You should obviously be trying to build your listening and/or reading comprehension at the same time, but the crux of not understanding as a beginner is vocabulary. Obviously, if you are learning Ancient Greek or Latin, you don’t care one bit about listening comprehension. Whereas, some people learning some character languages don’t care much about reading comprehension. So your secondary goals may differ, but vocabulary acquisition remains the same.

A workflow, which worked well for me as an Italian beginner, was to:

  1. Read the Mini Story / beginner content and lingQ the New Words with TTS on
  2. Turn TTS off, then re-read the lesson while listening to the audio, clicking on the words you forgot the meaning
  3. Re-read while listening again clicking on forgotten words
  4. Put the audio in your playlist and re-listen to the audio while walking the dog, commuting, washing the dishes, etc. perhaps the following day
  5. Re-listen a few days later

  1. Re-listen months later

After about 15 listens, I got bored of the content and felt that the usefulness was diminishing, so I deleted the lesson from my playlist. If you do at least one new lesson per day, your playlist is plenty long, so you don’t have to worry about that.

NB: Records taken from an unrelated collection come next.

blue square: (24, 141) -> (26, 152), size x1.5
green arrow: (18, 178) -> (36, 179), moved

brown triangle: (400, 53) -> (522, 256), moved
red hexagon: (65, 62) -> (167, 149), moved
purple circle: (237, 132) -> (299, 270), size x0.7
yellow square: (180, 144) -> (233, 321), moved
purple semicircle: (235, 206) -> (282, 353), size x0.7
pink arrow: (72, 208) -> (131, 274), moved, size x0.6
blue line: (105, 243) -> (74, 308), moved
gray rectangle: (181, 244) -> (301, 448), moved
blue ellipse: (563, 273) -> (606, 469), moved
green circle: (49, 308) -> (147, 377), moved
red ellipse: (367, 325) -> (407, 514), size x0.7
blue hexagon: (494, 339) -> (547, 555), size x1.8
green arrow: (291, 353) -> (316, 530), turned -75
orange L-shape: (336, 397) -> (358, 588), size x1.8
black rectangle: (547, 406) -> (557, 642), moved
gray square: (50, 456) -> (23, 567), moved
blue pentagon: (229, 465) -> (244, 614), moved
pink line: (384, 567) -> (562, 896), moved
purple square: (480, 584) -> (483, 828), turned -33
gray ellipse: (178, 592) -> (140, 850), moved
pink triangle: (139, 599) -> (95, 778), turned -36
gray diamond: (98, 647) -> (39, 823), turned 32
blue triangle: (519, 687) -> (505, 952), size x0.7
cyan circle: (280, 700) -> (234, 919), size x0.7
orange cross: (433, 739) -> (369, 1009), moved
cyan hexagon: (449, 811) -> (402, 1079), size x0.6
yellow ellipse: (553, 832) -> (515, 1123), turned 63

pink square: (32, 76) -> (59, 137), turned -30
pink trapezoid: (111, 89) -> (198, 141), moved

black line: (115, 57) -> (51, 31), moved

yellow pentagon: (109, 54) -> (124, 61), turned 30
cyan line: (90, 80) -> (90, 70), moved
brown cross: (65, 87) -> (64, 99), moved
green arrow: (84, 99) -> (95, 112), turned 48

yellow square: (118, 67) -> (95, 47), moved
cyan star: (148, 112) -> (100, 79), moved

This workflow focused on learning vocabulary, drilling them in through the multiple re-reads and re-listens, improving listening comprehension, improving reading comprehension, and intuitively increasing your understanding of grammar.

I used this workflow from a beginner until about mid-intermediate, when I changed it to focus more on solidifying the words I already knew in a much wider range of contexts (i.e. more novel content, less re-listens).